Menos suerte que los Guardias Walonas Franzmann y Weller tiene el sastre Antonio Gálvez, que intenta escapar tras deshacerse el grupo en la refriega del arco de Cuchilleros. Cuando corre de la calle Nueva a la plazuela de San Miguel, un disparo de metralla barre el lugar, arranca esquirlas del empedrado de la acera y alcanza a Gálvez en las piernas, derribándolo. Consigue incorporarse y correr de nuevo, maltrecho, dando traspiés, mientras unos pocos vecinos asomados a los balcones próximos lo animan a escapar; pero sólo avanza unos pasos antes de caer de nuevo. Sigue arrastrándose cuando los imperiales le dan alcance, disparan contra los balcones para ahuyentar a los vecinos y le tunden sin piedad el cuerpo a culatazos. Dejado por muerto, reanimado más tarde gracias a la caridad de dos mujeres que salen a recogerlo y lo llevan a una casa cercana, Antonio Gálvez quedará inválido para el resto de su vida.

No lejos de allí, tras escapar de la plaza Mayor, el zapatero Pablo García Vélez, de veinte años, busca a su padre.
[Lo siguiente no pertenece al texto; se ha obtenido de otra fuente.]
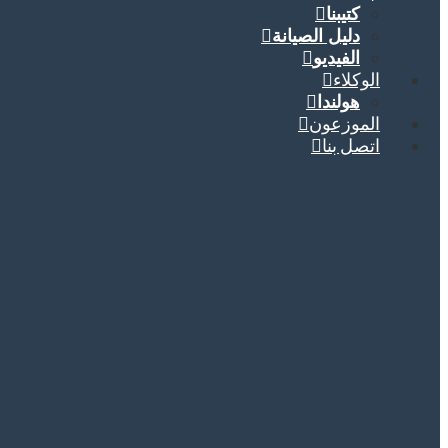
كتيبنا
دليل الصيانة
الفيديو
الوكلاء
هولندا
الموزعون
اتصل بنا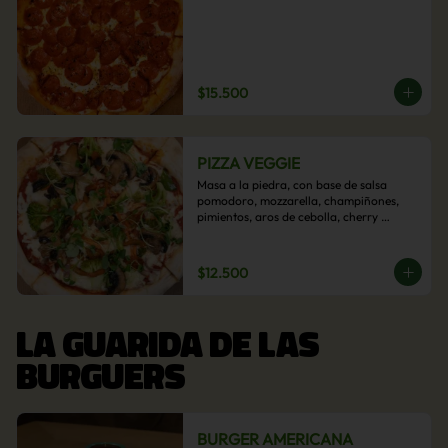
$15.500
PIZZA VEGGIE
Masa a la piedra, con base de salsa 
pomodoro, mozzarella, champiñones, 
pimientos, aros de cebolla, cherry 
confitado y aceituna.
$12.500
LA GUARIDA DE LAS
BURGUERS
BURGER AMERICANA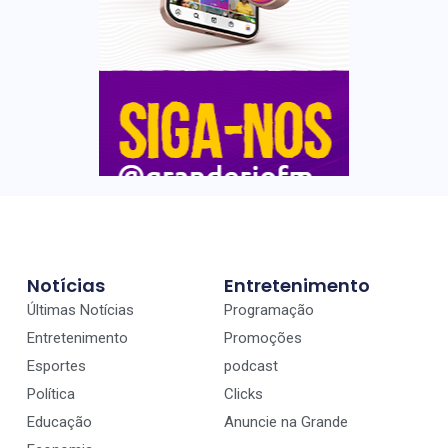
Notícias
Entretenimento
Últimas Notícias
Programação
Entretenimento
Promoções
Esportes
podcast
Política
Clicks
Educação
Anuncie na Grande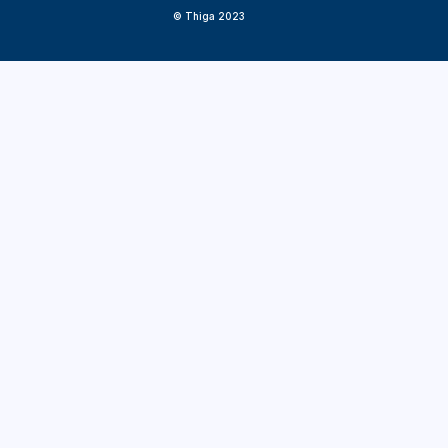
© Thiga 2023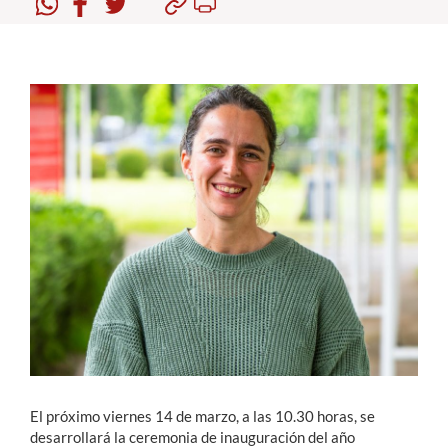
Estudiantes
Académicos
Funcionarios
Alumni
English
El próximo viernes 14 de marzo, a las 10.30 horas, se
desarrollará la ceremonia de inauguración del año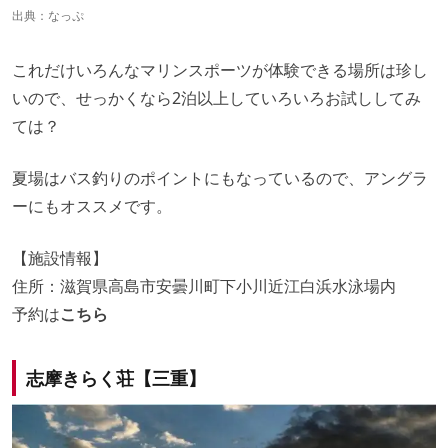
出典：
なっぷ
これだけいろんなマリンスポーツが体験できる場所は珍し
いので、せっかくなら2泊以上していろいろお試ししてみ
ては？
夏場はバス釣りのポイントにもなっているので、アングラ
ーにもオススメです。
【施設情報】
住所：滋賀県高島市安曇川町下小川近江白浜水泳場内
予約は
こちら
志摩きらく荘【三重】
Cuando la segunda carga a la bayoneta francesa se vio apoyada por unos coraceros venidos de la calle Imperial, y los restos del grupo del arco de Cuchilleros acabaron deshechos bajo una lluvia de sablazos, García Vélez y su padre -el murciano de cuarenta y dos años Felipe García Sánchez- se vieron separados, pues cada uno procuró salvarse como pudo. Ahora, con la navaja metida en la faja y un tajo de sable que le sangra un poco en el cuero cabelludo, exhausto por el combate y las carreras que se ha dado con los franceses detrás, el zapatero recorre prudente los alrededores, guareciéndose de portal en portal, preocupado por la suerte de su padre; ignorando que a estas horas, después de huir hasta las cercanías de la calle Preciados, Felipe García Sánchez yace en el suelo con dos balas en la espalda.
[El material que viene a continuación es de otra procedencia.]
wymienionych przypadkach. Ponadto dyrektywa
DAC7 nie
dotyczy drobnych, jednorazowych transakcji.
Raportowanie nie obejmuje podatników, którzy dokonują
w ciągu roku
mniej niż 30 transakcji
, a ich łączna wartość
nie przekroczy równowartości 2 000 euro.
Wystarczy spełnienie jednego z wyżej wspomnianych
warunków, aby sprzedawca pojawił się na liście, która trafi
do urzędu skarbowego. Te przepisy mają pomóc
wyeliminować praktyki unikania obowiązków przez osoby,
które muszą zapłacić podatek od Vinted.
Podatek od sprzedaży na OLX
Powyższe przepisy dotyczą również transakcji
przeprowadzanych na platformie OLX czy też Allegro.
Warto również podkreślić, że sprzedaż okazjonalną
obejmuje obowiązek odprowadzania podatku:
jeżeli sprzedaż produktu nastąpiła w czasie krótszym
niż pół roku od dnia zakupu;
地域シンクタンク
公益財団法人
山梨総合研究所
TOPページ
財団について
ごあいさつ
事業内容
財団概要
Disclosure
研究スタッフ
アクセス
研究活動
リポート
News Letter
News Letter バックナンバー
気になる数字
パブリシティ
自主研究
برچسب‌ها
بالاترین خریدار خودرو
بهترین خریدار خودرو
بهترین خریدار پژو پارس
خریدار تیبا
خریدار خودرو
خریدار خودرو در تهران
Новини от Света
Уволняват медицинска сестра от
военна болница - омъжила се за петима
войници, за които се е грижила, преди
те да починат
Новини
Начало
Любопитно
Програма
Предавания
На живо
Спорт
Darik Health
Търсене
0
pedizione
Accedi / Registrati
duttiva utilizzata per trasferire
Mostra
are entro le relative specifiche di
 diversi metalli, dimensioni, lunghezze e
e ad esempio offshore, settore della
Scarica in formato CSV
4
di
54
– ¡Tenga cuidado, señor!… ¡Hay franceses en los Consejos!

García Vélez se vuelve, sobresaltado. Sentada en los escalones de madera, en la penumbra del zaguán donde acaba de refugiarse, hay una joven de dieciséis o diecisiete años.

– Súbete arriba, niña. Eso de afuera no es para ti.

– Ésta no es mi casa. Estoy esperando a poder irme.

– Pues quédate un poco más, hasta que amaine.

El joven permanece en el umbral, espiando las inmediaciones. Parecen tranquilas, aunque hacia la plaza Mayor suenan tiros sueltos. Alcanza a ver un hombre muerto: un paisano boca abajo en la acera, a quince pasos.

«Espero -se dice- que mi padre haya logrado escapar».

Luego piensa en los otros. En toda la gente dispersa con la última arremetida francesa. Antes de echar a correr tuvo tiempo de ver a alguno con las manos levantadas, rindiéndose. No le gustaría estar en su pellejo, concluye, con tanto gabacho muerto en la plaza.

– ¿Quiere un poco de pan?

García Vélez no ha probado bocado desde que salió de su casa, muy temprano. Así que va a sentarse en la escalera, junto a la muchacha que le ofrece medio pan de los dos que lleva en una cesta. No es ni fea ni bonita. Dice llamarse Antonia Nieto Colmenar, costurera y vecina del barrio, con casa junto a la iglesia de Santiago. Había salido a comprar en la plaza cuando se vio sorprendida por las cargas de los franceses, y buscó refugio.

– Tienes sangre en la falda, chica -observa el zapatero.

– También usted la lleva en las manos y en la cabeza.

Sonríe el joven, mirando el rojo oscuro que se coagula en sus dedos y en la navaja. Luego se toca la herida del pelo. Le escuece.